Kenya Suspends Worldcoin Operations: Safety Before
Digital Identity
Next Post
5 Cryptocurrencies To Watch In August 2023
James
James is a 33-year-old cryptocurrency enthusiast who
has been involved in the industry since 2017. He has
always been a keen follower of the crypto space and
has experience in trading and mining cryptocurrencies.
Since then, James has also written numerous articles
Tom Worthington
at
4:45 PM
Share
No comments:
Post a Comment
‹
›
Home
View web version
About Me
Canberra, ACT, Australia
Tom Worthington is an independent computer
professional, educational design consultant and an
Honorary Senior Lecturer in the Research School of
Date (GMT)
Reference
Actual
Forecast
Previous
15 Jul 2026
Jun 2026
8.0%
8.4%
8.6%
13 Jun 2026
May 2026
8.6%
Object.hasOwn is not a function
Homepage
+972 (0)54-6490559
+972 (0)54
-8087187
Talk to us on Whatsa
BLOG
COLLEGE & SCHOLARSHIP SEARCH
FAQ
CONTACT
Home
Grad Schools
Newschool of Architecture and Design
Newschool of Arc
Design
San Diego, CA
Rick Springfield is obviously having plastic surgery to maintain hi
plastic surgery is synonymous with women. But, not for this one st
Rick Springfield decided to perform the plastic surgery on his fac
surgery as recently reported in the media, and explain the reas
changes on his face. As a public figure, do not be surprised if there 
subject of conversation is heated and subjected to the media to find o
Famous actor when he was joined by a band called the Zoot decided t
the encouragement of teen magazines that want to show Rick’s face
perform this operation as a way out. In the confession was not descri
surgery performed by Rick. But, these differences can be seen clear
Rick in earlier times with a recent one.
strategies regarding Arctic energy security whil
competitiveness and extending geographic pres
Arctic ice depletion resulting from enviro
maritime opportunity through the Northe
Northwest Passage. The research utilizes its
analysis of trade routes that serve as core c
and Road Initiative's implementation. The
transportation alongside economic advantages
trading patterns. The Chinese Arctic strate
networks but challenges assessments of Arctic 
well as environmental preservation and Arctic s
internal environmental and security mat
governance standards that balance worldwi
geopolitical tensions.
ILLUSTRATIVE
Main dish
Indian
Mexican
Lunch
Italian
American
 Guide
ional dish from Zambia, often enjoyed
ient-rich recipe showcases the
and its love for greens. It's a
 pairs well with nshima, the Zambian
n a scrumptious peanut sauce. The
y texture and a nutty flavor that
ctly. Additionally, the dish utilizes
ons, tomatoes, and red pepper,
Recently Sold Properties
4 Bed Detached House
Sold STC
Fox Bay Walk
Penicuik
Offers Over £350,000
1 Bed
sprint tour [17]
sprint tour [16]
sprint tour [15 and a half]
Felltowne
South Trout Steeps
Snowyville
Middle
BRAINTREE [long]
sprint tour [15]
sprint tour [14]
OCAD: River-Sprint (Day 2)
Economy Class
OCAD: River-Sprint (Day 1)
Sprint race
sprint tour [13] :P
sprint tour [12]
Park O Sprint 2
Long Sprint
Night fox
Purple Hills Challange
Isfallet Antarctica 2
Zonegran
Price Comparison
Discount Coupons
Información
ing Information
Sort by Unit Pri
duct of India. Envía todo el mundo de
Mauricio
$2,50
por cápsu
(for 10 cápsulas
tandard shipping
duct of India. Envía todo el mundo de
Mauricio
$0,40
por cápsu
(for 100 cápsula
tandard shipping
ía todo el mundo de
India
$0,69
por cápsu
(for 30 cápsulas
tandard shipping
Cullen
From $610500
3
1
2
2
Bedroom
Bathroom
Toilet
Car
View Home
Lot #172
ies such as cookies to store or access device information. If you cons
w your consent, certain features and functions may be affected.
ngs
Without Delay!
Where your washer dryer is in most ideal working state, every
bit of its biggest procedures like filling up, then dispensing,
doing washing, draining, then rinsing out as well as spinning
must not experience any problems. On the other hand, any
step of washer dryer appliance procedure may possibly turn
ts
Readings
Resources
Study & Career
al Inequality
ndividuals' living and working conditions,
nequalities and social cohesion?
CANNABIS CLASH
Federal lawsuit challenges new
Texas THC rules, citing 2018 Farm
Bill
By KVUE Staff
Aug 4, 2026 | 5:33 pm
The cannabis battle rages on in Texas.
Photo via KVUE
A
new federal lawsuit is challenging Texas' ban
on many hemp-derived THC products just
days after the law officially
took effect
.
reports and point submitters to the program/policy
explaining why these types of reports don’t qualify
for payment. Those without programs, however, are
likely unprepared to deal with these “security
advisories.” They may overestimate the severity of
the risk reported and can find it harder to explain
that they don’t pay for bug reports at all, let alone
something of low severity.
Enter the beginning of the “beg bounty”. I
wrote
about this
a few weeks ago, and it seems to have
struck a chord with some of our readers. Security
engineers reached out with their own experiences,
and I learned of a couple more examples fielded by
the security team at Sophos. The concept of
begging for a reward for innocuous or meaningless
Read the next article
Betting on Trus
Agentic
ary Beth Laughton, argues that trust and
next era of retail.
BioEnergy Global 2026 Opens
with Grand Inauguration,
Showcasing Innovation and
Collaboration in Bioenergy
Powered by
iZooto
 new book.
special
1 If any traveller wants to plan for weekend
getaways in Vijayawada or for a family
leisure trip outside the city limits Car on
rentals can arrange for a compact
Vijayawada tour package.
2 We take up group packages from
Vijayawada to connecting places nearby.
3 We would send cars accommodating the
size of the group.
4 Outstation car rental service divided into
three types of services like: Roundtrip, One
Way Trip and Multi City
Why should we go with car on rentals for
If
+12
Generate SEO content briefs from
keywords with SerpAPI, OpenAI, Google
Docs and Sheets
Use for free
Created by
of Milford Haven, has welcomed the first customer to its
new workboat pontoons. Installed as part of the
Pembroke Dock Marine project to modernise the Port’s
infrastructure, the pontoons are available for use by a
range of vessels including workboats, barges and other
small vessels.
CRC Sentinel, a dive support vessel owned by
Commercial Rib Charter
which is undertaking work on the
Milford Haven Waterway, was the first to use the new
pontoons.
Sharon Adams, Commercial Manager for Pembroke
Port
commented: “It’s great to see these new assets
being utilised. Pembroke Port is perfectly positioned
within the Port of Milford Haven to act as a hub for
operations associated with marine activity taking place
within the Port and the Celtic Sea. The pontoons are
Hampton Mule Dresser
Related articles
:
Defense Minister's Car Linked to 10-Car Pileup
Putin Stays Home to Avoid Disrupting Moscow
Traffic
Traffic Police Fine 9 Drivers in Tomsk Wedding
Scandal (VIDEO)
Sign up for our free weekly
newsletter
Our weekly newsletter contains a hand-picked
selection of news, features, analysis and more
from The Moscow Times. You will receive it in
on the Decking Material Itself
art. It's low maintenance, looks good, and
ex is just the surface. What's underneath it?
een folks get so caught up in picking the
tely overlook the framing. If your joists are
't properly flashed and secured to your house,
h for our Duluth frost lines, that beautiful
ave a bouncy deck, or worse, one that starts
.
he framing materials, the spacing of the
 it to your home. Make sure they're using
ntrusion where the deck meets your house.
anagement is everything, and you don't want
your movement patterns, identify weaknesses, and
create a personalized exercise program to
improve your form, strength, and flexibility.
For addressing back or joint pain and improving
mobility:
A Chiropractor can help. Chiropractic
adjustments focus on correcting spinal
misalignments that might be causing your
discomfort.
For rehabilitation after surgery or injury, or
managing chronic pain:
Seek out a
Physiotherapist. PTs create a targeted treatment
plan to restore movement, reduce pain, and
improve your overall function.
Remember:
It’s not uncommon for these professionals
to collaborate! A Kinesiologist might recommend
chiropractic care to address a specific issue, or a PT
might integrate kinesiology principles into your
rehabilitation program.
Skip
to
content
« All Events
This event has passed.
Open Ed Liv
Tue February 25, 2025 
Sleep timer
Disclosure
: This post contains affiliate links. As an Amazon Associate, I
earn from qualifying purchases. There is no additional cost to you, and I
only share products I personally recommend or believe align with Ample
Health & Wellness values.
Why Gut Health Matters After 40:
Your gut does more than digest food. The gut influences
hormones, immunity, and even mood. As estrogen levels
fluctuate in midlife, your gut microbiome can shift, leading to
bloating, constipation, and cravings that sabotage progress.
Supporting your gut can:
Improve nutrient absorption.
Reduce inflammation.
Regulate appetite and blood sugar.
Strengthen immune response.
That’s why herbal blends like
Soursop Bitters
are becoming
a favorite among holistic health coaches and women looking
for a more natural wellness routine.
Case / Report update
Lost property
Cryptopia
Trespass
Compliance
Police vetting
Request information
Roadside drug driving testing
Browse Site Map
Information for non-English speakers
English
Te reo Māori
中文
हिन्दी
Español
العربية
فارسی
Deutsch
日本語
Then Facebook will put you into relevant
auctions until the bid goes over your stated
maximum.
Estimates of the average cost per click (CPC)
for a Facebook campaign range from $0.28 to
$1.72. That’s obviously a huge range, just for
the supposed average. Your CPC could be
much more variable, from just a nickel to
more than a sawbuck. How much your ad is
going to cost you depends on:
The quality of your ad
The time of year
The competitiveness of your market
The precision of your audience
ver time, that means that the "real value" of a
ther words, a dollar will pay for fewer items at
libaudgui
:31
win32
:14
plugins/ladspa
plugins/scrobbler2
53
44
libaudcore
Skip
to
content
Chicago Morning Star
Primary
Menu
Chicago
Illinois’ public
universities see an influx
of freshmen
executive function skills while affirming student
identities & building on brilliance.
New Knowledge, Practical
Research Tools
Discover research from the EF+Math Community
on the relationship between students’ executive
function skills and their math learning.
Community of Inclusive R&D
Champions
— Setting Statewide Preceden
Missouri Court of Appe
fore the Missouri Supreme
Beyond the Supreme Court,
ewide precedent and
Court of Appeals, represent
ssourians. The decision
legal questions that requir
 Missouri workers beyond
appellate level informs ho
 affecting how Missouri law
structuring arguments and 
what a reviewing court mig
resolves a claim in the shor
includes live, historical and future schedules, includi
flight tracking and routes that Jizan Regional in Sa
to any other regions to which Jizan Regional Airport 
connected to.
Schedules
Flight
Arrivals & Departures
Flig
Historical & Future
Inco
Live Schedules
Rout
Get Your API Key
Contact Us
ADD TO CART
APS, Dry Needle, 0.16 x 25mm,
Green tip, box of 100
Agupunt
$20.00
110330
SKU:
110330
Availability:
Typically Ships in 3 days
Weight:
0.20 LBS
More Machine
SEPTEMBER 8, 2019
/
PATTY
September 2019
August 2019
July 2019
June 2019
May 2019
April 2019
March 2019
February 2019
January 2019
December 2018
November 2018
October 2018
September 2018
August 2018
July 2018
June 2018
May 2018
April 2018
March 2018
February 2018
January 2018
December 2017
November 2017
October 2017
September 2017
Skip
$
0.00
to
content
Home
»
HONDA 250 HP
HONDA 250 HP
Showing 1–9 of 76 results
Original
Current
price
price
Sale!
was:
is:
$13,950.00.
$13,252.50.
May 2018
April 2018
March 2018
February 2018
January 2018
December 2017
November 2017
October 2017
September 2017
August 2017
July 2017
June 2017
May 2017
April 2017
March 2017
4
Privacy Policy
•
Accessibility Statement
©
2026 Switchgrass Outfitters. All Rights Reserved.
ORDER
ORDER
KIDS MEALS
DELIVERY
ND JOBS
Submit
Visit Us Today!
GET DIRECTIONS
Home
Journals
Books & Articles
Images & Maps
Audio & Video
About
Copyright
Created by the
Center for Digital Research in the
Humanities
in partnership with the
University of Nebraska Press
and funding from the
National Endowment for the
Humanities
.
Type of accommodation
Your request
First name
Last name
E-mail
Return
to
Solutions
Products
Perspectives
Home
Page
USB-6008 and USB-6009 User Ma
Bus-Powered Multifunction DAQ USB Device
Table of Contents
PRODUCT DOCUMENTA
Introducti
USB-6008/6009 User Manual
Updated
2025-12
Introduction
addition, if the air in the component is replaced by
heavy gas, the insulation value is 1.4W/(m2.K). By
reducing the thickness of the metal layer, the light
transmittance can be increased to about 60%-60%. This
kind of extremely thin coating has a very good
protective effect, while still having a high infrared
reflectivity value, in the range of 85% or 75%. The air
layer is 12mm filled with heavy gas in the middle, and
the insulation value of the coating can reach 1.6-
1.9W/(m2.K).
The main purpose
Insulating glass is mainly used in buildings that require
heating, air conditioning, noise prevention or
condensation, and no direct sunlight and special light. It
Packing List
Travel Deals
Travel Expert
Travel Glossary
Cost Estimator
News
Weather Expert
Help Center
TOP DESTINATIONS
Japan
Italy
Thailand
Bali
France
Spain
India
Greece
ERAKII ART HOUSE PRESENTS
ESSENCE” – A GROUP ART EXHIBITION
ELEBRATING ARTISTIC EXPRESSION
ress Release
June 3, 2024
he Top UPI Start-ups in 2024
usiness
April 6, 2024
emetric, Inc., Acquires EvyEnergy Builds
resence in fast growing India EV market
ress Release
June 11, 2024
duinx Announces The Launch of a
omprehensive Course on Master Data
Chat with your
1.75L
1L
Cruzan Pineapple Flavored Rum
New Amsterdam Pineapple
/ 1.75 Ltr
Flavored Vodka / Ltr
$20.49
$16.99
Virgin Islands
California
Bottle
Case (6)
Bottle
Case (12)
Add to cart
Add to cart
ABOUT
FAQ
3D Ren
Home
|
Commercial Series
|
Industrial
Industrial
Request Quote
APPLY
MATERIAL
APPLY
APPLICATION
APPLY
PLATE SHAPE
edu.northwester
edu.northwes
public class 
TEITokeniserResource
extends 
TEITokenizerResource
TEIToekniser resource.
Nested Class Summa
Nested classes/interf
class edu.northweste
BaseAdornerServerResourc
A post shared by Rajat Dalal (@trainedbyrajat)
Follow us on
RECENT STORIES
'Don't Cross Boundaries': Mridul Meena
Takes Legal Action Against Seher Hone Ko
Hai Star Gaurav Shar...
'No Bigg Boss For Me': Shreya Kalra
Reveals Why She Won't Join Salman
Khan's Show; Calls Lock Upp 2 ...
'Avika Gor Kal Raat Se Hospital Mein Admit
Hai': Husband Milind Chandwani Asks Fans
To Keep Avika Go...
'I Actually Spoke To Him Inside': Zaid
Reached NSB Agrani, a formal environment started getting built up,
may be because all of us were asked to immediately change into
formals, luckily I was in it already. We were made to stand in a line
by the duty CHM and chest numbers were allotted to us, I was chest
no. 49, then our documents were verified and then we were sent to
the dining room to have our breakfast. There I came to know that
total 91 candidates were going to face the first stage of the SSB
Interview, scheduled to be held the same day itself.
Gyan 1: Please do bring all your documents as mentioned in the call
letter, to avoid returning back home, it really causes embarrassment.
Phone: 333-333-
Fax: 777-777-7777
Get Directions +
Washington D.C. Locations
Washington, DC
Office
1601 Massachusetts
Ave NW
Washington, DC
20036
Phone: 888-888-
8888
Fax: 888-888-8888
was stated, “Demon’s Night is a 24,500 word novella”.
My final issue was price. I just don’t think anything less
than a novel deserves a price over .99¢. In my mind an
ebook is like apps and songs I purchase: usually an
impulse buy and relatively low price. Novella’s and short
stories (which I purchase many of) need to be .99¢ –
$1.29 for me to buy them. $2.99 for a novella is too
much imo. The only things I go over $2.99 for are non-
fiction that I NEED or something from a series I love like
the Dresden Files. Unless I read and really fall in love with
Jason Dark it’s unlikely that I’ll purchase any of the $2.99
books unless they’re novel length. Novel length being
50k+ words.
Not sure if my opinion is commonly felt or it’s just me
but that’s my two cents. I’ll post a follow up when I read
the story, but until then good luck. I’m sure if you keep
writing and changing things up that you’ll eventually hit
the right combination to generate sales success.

§

WHAT TO DO:
Using the entries shown above, reproduce verbatim the lines from the line bearing "plastic surgery is" to the line bearing "perform this operation", inclusive.

WRITTEN ANSWER:
plastic surgery is synonymous with women. But, not for this one st
Rick Springfield decided to perform the plastic surgery on his fac
surgery as recently reported in the media, and explain the reas
changes on his face. As a public figure, do not be surprised if there 
subject of conversation is heated and subjected to the media to find o
Famous actor when he was joined by a band called the Zoot decided t
the encouragement of teen magazines that want to show Rick’s face
perform this operation as a way out. In the confession was not descri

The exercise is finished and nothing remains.